Available data
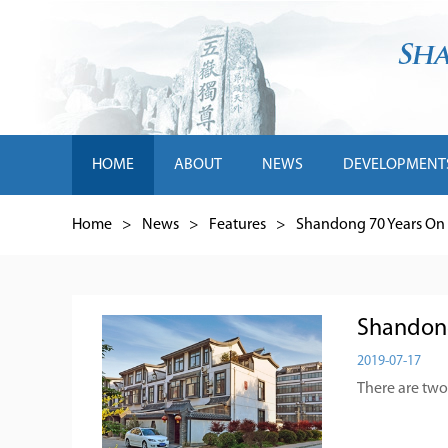
HOME
ABOUT
NEWS
DEVELOPMENT
Home
>
News
>
Features
>
Shandong 70 Years On
Shandong 
2019-07-17
There are two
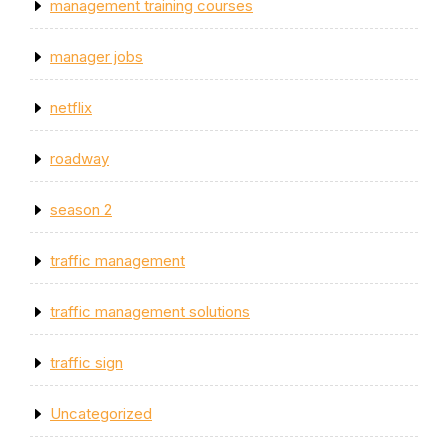
management training courses
manager jobs
netflix
roadway
season 2
traffic management
traffic management solutions
traffic sign
Uncategorized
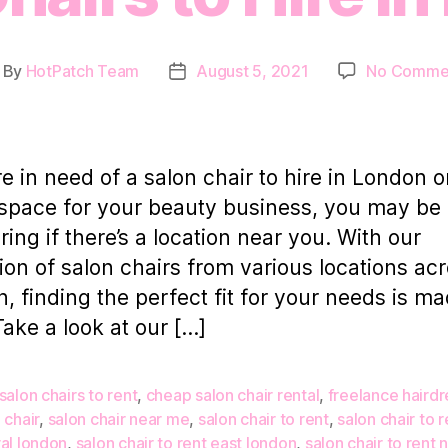
By
HotPatch Team
August 5, 2021
No Comme
st
Post
thor
date
’re in need of a salon chair to hire in London o
 space for your beauty business, you may be
ing if there’s a location near you. With our
tion of salon chairs from various locations ac
, finding the perfect fit for your needs is m
Take a look at our […]
salon chairs to rent
,
cheap salon chair rental
,
freelance hairdr
 chair
,
salon chair near me
,
salon chair to rent
,
salon chair to r
al london
,
salon chair to rent east london
,
salon chair to rent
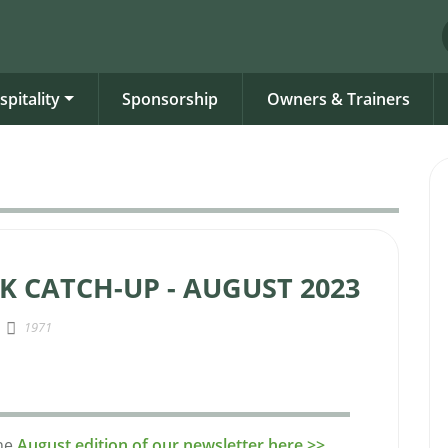
spitality
Sponsorship
Owners & Trainers
K CATCH-UP - AUGUST 2023
1971
the
August edition of our newsletter here >>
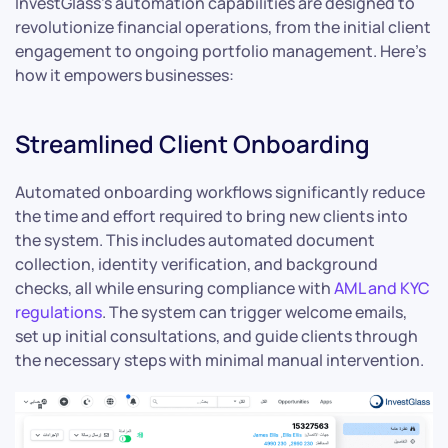
InvestGlass’s automation capabilities are designed to
revolutionize financial operations, from the initial client
engagement to ongoing portfolio management. Here’s
how it empowers businesses:
Streamlined Client Onboarding
Automated onboarding workflows significantly reduce
the time and effort required to bring new clients into
the system. This includes automated document
collection, identity verification, and background
checks, all while ensuring compliance with
AML and KYC
regulations
. The system can trigger welcome emails,
set up initial consultations, and guide clients through
the necessary steps with minimal manual intervention.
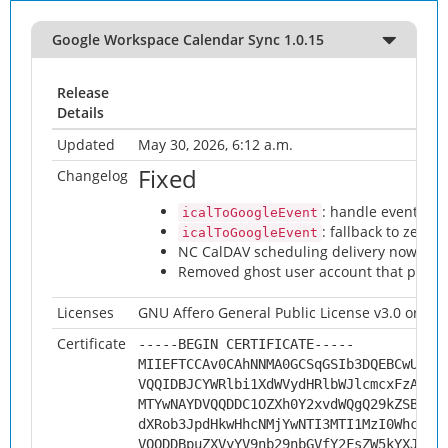
Google Workspace Calendar Sync 1.0.15
Release
Details
Updated
May 30, 2026, 6:12 a.m.
Fixed
Changelog
: handle events wi
icalToGoogleEvent
: fallback to zero-
icalToGoogleEvent
NC CalDAV scheduling delivery now work
Removed ghost user account that prev
Licenses
GNU Affero General Public License v3.0 or late
Certificate
-----BEGIN CERTIFICATE-----
MIIEFTCCAv0CAhNNMA0GCSqGSIb3DQEBCwUAMH
VQQIDBJCYWRlbi1XdWVydHRlbWJlcmcxFzAVBg
MTYwNAYDVQQDDC1OZXh0Y2xvdWQgQ29kZSBTaW
dXRob3JpdHkwHhcNMjYwNTI3MTI1MzI0WhcNMz
VQQDDBpuZXVyYV9nb29nbGVfY2FsZW5kYXJfc3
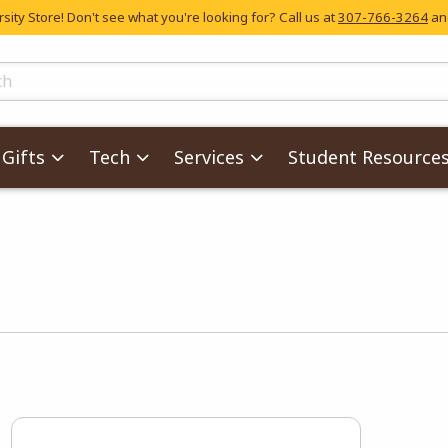
ity Store! Don't see what you're looking for? Call us at
307-766-3264
and
skip to main content
ts
Gifts
Tech
Services
Student Resource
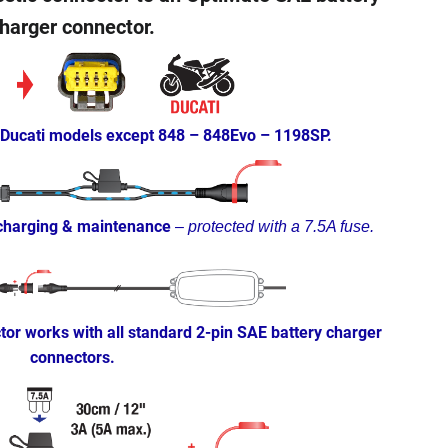
harger connector.
 Ducati models except 848 – 848Evo – 1198SP.
 charging & maintenance
–
protected with a 7.5A fuse.
or works with all standard 2-pin SAE battery charger
connectors.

Exercise
Return the entries above exactly and in full; do not include images.

Response below
HOME
ABOUT
NEWS
DEVELOPMENT
Home
>
News
>
Features
>
Shandong 70 Years On
Shandong 
2019-07-17
There are two
management training courses
manager jobs
netflix
roadway
season 2
traffic management
traffic management solutions
traffic sign
Uncategorized
By
HotPatch Team
August 5, 2021
No Comme
st
Post
thor
date
’re in need of a salon chair to hire in London o
 space for your beauty business, you may be
ing if there’s a location near you. With our
tion of salon chairs from various locations ac
, finding the perfect fit for your needs is m
Take a look at our […]
salon chairs to rent
,
cheap salon chair rental
,
freelance hairdr
 chair
,
salon chair near me
,
salon chair to rent
,
salon chair to r
al london
,
salon chair to rent east london
,
salon chair to rent
spitality
Sponsorship
Owners & Trainers
K CATCH-UP - AUGUST 2023
1971
the
August edition of our newsletter here >>
InvestGlass’s automation capabilities are designed to
revolutionize financial operations, from the initial client
engagement to ongoing portfolio management. Here’s
how it empowers businesses:
Streamlined Client Onboarding
Automated onboarding workflows significantly reduce
the time and effort required to bring new clients into
the system. This includes automated document
collection, identity verification, and background
checks, all while ensuring compliance with
AML and KYC
regulations
. The system can trigger welcome emails,
set up initial consultations, and guide clients through
the necessary steps with minimal manual intervention.
Google Workspace Calendar Sync 1.0.15
Release
Details
Updated
May 30, 2026, 6:12 a.m.
Fixed
Changelog
: handle events wi
icalToGoogleEvent
: fallback to zero-
icalToGoogleEvent
NC CalDAV scheduling delivery now work
Removed ghost user account that prev
Licenses
GNU Affero General Public License v3.0 or late
Certificate
-----BEGIN CERTIFICATE-----
MIIEFTCCAv0CAhNNMA0GCSqGSIb3DQEBCwUAMH
VQQIDBJCYWRlbi1XdWVydHRlbWJlcmcxFzAVBg
MTYwNAYDVQQDDC1OZXh0Y2xvdWQgQ29kZSBTaW
dXRob3JpdHkwHhcNMjYwNTI3MTI1MzI0WhcNMz
VQQDDBpuZXVyYV9nb29nbGVfY2FsZW5kYXJfc3
ity Store! Don't see what you're looking for? Call us at
307-766-3264
and
skip to main content
ts
Gifts
Tech
Services
Student Resource
harger connector.
 Ducati models except 848 – 848Evo – 1198SP.
 charging & maintenance
–
protected with a 7.5A fuse.
or works with all standard 2-pin SAE battery charger
connectors.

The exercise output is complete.